# [Task item]
Copy every line of the data that includes the string "users".

# [Data shown]
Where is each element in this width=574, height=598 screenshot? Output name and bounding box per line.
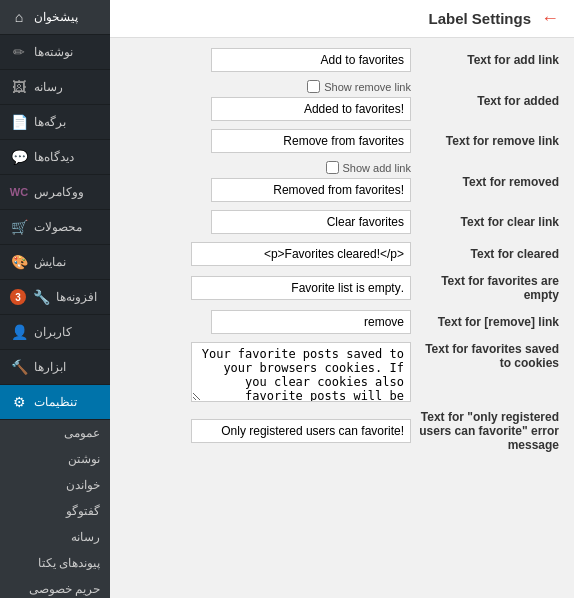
show-add-link-checkbox[interactable]	[326, 161, 339, 174]
sidebar-subitem-khandan[interactable]: خواندن	[0, 472, 110, 498]
sidebar-subitem-harim[interactable]: حریم خصوصی	[0, 576, 110, 598]
row-saved-to-cookies: Your favorite posts saved to your browse…	[125, 342, 559, 402]
label-added-to-favorites: Text for added	[419, 94, 559, 108]
row-clear-favorites: Text for clear link	[125, 210, 559, 234]
label-favorites-cleared: Text for cleared	[419, 247, 559, 261]
label-favorites-empty: Text for favorites are empty	[419, 274, 559, 302]
row-added-to-favorites: Show remove link Text for added	[125, 80, 559, 121]
edit-icon: ✏	[10, 43, 28, 61]
sidebar-item-label: ابزارها	[34, 360, 66, 374]
sidebar-subitem-goftogo[interactable]: گفتوگو	[0, 498, 110, 524]
settings-icon: ⚙	[10, 393, 28, 411]
saved-to-cookies-textarea[interactable]: Your favorite posts saved to your browse…	[191, 342, 411, 402]
sidebar-item-afzoneh[interactable]: افزونه‌ها 🔧 3	[0, 280, 110, 315]
home-icon: ⌂	[10, 8, 28, 26]
sidebar-item-karbaran[interactable]: کاربران 👤	[0, 315, 110, 350]
field-remove-from-favorites	[125, 129, 411, 153]
clear-favorites-input[interactable]	[211, 210, 411, 234]
label-add-to-favorites: Text for add link	[419, 53, 559, 67]
sidebar-item-label: ووکامرس	[34, 185, 84, 199]
only-registered-input[interactable]	[191, 419, 411, 443]
plugin-badge: 3	[10, 289, 26, 305]
field-favorites-cleared	[125, 242, 411, 266]
sidebar-subitem-omoomi[interactable]: عمومی	[0, 420, 110, 446]
sidebar-item-label: پیشخوان	[34, 10, 78, 24]
sidebar-item-didgah[interactable]: دیدگاه‌ها 💬	[0, 140, 110, 175]
label-clear-favorites: Text for clear link	[419, 215, 559, 229]
show-remove-link-checkbox[interactable]	[307, 80, 320, 93]
row-only-registered: Text for "only registered users can favo…	[125, 410, 559, 452]
page-title: Label Settings	[428, 10, 531, 27]
media-icon: 🖼	[10, 78, 28, 96]
sidebar-item-pishkhan[interactable]: پیشخوان ⌂	[0, 0, 110, 35]
field-remove-link	[125, 310, 411, 334]
row-remove-link: Text for [remove] link	[125, 310, 559, 334]
woo-icon: WC	[10, 183, 28, 201]
sidebar-item-bargeh[interactable]: برگه‌ها 📄	[0, 105, 110, 140]
row-favorites-cleared: Text for cleared	[125, 242, 559, 266]
sidebar-item-label: نوشته‌ها	[34, 45, 73, 59]
sidebar-item-label: تنظیمات	[34, 395, 77, 409]
show-add-link-row: Show add link	[326, 161, 412, 174]
form-area: Text for add link Show remove link Text …	[110, 38, 574, 470]
favorites-empty-input[interactable]	[191, 276, 411, 300]
sidebar-item-abzarha[interactable]: ابزارها 🔨	[0, 350, 110, 385]
label-only-registered: Text for "only registered users can favo…	[419, 410, 559, 452]
row-favorites-empty: Text for favorites are empty	[125, 274, 559, 302]
sidebar-subitem-neveshteh[interactable]: نوشتن	[0, 446, 110, 472]
sidebar-item-label: کاربران	[34, 325, 72, 339]
favorites-cleared-input[interactable]	[191, 242, 411, 266]
removed-from-favorites-input[interactable]	[211, 178, 411, 202]
remove-from-favorites-input[interactable]	[211, 129, 411, 153]
add-to-favorites-input[interactable]	[211, 48, 411, 72]
sidebar-item-label: رسانه	[34, 80, 63, 94]
sidebar-item-neveshteh[interactable]: نوشته‌ها ✏	[0, 35, 110, 70]
products-icon: 🛒	[10, 218, 28, 236]
field-only-registered	[125, 419, 411, 443]
row-removed-from-favorites: Show add link Text for removed	[125, 161, 559, 202]
sidebar-item-namaish[interactable]: نمایش 🎨	[0, 245, 110, 280]
field-favorites-empty	[125, 276, 411, 300]
sidebar-item-label: افزونه‌ها	[56, 290, 97, 304]
label-saved-to-cookies: Text for favorites saved to cookies	[419, 342, 559, 370]
page-icon: 📄	[10, 113, 28, 131]
sidebar-subitem-pyvandha[interactable]: پیوندهای یکتا	[0, 550, 110, 576]
arrow-icon: ←	[541, 8, 559, 29]
sidebar-item-tanzimaat[interactable]: تنظیمات ⚙	[0, 385, 110, 420]
show-add-link-label: Show add link	[343, 162, 412, 174]
page-header: Label Settings ←	[110, 0, 574, 38]
row-add-to-favorites: Text for add link	[125, 48, 559, 72]
label-removed-from-favorites: Text for removed	[419, 175, 559, 189]
sidebar-item-rasaneh[interactable]: رسانه 🖼	[0, 70, 110, 105]
sidebar-item-label: محصولات	[34, 220, 82, 234]
label-remove-from-favorites: Text for remove link	[419, 134, 559, 148]
field-saved-to-cookies: Your favorite posts saved to your browse…	[125, 342, 411, 402]
label-remove-link: Text for [remove] link	[419, 315, 559, 329]
comment-icon: 💬	[10, 148, 28, 166]
sidebar: پیشخوان ⌂ نوشته‌ها ✏ رسانه 🖼 برگه‌ها 📄 د…	[0, 0, 110, 598]
sidebar-item-label: دیدگاه‌ها	[34, 150, 74, 164]
sidebar-subitem-rasaneh2[interactable]: رسانه	[0, 524, 110, 550]
field-add-to-favorites	[125, 48, 411, 72]
sidebar-item-label: نمایش	[34, 255, 66, 269]
field-clear-favorites	[125, 210, 411, 234]
plugin-icon: 🔧	[32, 288, 50, 306]
main-content: Label Settings ← Text for add link Show …	[110, 0, 574, 598]
appearance-icon: 🎨	[10, 253, 28, 271]
added-to-favorites-input[interactable]	[211, 97, 411, 121]
field-removed-from-favorites: Show add link	[125, 161, 411, 202]
tools-icon: 🔨	[10, 358, 28, 376]
show-remove-link-row: Show remove link	[307, 80, 411, 93]
sidebar-item-label: برگه‌ها	[34, 115, 66, 129]
sidebar-item-woo[interactable]: ووکامرس WC	[0, 175, 110, 210]
sidebar-item-mahsoulat[interactable]: محصولات 🛒	[0, 210, 110, 245]
show-remove-link-label: Show remove link	[324, 81, 411, 93]
field-added-to-favorites: Show remove link	[125, 80, 411, 121]
users-icon: 👤	[10, 323, 28, 341]
remove-link-input[interactable]	[211, 310, 411, 334]
row-remove-from-favorites: Text for remove link	[125, 129, 559, 153]
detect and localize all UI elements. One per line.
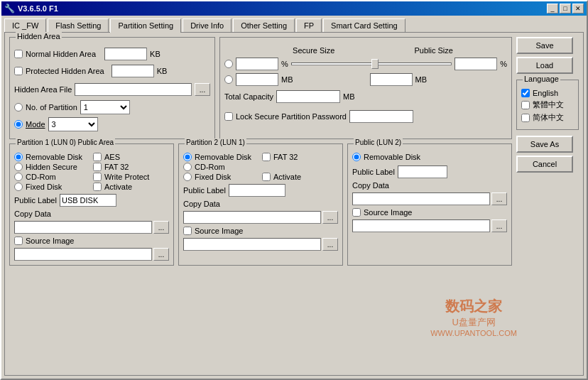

# [Result for this task]
row-only-registered: Text for "only registered users can favo…	[125, 410, 559, 452]
label-only-registered: Text for "only registered users can favo…	[419, 410, 559, 452]
users-icon: 👤	[10, 323, 28, 341]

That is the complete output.